## Task description
The entries below are to be repeated exactly, and their pictures left out.

+++ Dataset extract +++

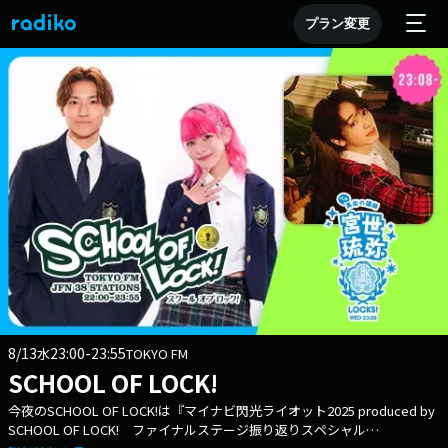
プラン変更
8/13
23:00-23:55
水
TOKYO FM
SCHOOL OF LOCK!
今夜のSCHOOL OF LOCK!は『マイナビ閃光ライオット2025 produced by
SCHOOL OF LOCK! ファイナルステージ振り返りスペシャル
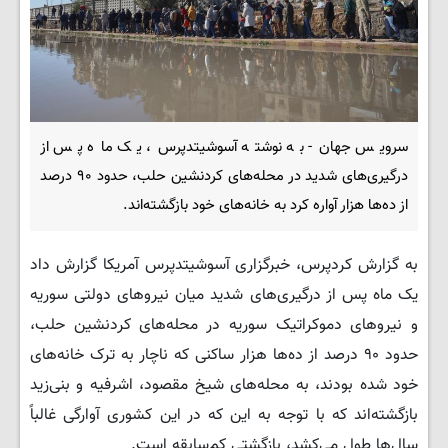
سرویس جهان- به نوشته آسوشیتدپرس، یک ماه پس از
درگیری‌های شدید در محله‌های کردنشین حلب، حدود ۹۰ درصد
از ده‌ها هزار آواره کرد به خانه‌های خود بازگشته‌اند.
به گزارش کردپرس، خبرگزاری آسوشیتدپرس آمریکا گزارش داد
یک ماه پس از درگیری‌های شدید میان نیروهای دولتی سوریه
و نیروهای دموکراتیک سوریه در محله‌های کردنشین حلب،
حدود ۹۰ درصد از ده‌ها هزار ساکنی که ناچار به ترک خانه‌های
خود شده بودند، به محله‌های شیخ مقصود، اشرفیه و بنی‌زید
بازگشته‌اند که با توجه به این که در این کشوری آوارگی غالباً
سال‌ها طول می‌کشد، بازگشتی کم‌سابقه است.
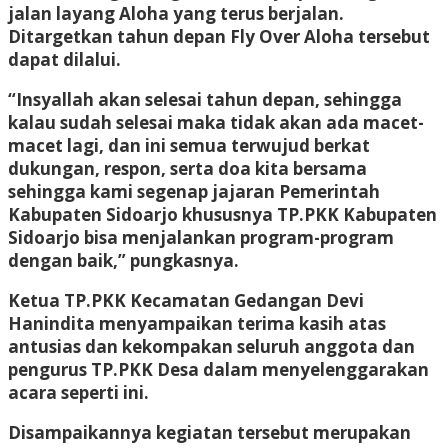
jalan layang Aloha yang terus berjalan.
Ditargetkan tahun depan Fly Over Aloha tersebut
dapat dilalui.
“Insyallah akan selesai tahun depan, sehingga
kalau sudah selesai maka tidak akan ada macet-
macet lagi, dan ini semua terwujud berkat
dukungan, respon, serta doa kita bersama
sehingga kami segenap jajaran Pemerintah
Kabupaten Sidoarjo khususnya TP.PKK Kabupaten
Sidoarjo bisa menjalankan program-program
dengan baik,” pungkasnya.
Ketua TP.PKK Kecamatan Gedangan Devi
Hanindita menyampaikan terima kasih atas
antusias dan kekompakan seluruh anggota dan
pengurus TP.PKK Desa dalam menyelenggarakan
acara seperti ini.
Disampaikannya kegiatan tersebut merupakan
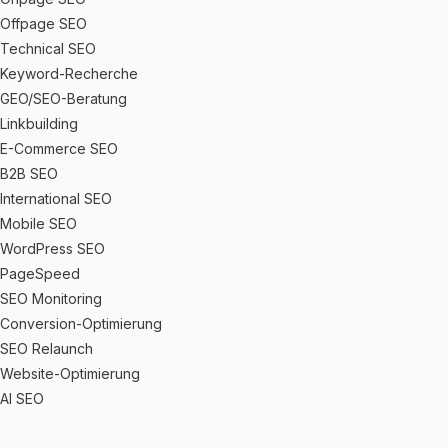
Offpage SEO
Technical SEO
Keyword-Recherche
GEO/SEO-Beratung
Linkbuilding
E-Commerce SEO
B2B SEO
International SEO
Mobile SEO
WordPress SEO
PageSpeed
SEO Monitoring
Conversion-Optimierung
SEO Relaunch
Website-Optimierung
AI SEO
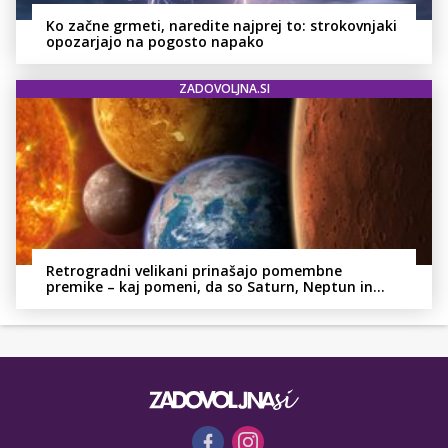
Ko začne grmeti, naredite najprej to: strokovnjaki
opozarjajo na pogosto napako
ZADOVOLJNA.SI
Retrogradni velikani prinašajo pomembne
premike – kaj pomeni, da so Saturn, Neptun in
Pluton hkrati retrogradni?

+++

## Expected answer
プラン変更
8/13
23:00-23:55
水
TOKYO FM
SCHOOL OF LOCK!
今夜のSCHOOL OF LOCK!は『マイナビ閃光ライオット2025 produced by
SCHOOL OF LOCK! ファイナルステージ振り返りスペシャル
سرویس جهان- به نوشته آسوشیتدپرس، یک ماه پس از
درگیری‌های شدید در محله‌های کردنشین حلب، حدود ۹۰ درصد
از ده‌ها هزار آواره کرد به خانه‌های خود بازگشته‌اند.
به گزارش کردپرس، خبرگزاری آسوشیتدپرس آمریکا گزارش داد
یک ماه پس از درگیری‌های شدید میان نیروهای دولتی سوریه
و نیروهای دموکراتیک سوریه در محله‌های کردنشین حلب،
حدود ۹۰ درصد از ده‌ها هزار ساکنی که ناچار به ترک خانه‌های
خود شده بودند، به محله‌های شیخ مقصود، اشرفیه و بنی‌زید
بازگشته‌اند که با توجه به این که در این کشوری آوارگی غالباً
سال‌ها طول می‌کشد، بازگشتی کم‌سابقه است.
jalan layang Aloha yang terus berjalan.
Ditargetkan tahun depan Fly Over Aloha tersebut
dapat dilalui.
“Insyallah akan selesai tahun depan, sehingga
kalau sudah selesai maka tidak akan ada macet-
macet lagi, dan ini semua terwujud berkat
dukungan, respon, serta doa kita bersama
sehingga kami segenap jajaran Pemerintah
Kabupaten Sidoarjo khususnya TP.PKK Kabupaten
Sidoarjo bisa menjalankan program-program
dengan baik,” pungkasnya.
Ketua TP.PKK Kecamatan Gedangan Devi
Hanindita menyampaikan terima kasih atas
antusias dan kekompakan seluruh anggota dan
pengurus TP.PKK Desa dalam menyelenggarakan
acara seperti ini.
Disampaikannya kegiatan tersebut merupakan
Offpage SEO
Technical SEO
Keyword-Recherche
GEO/SEO-Beratung
Linkbuilding
E-Commerce SEO
B2B SEO
International SEO
Mobile SEO
WordPress SEO
PageSpeed
SEO Monitoring
Conversion-Optimierung
SEO Relaunch
Website-Optimierung
AI SEO
Ko začne grmeti, naredite najprej to: strokovnjaki
opozarjajo na pogosto napako
ZADOVOLJNA.SI
Retrogradni velikani prinašajo pomembne
premike – kaj pomeni, da so Saturn, Neptun in
Pluton hkrati retrogradni?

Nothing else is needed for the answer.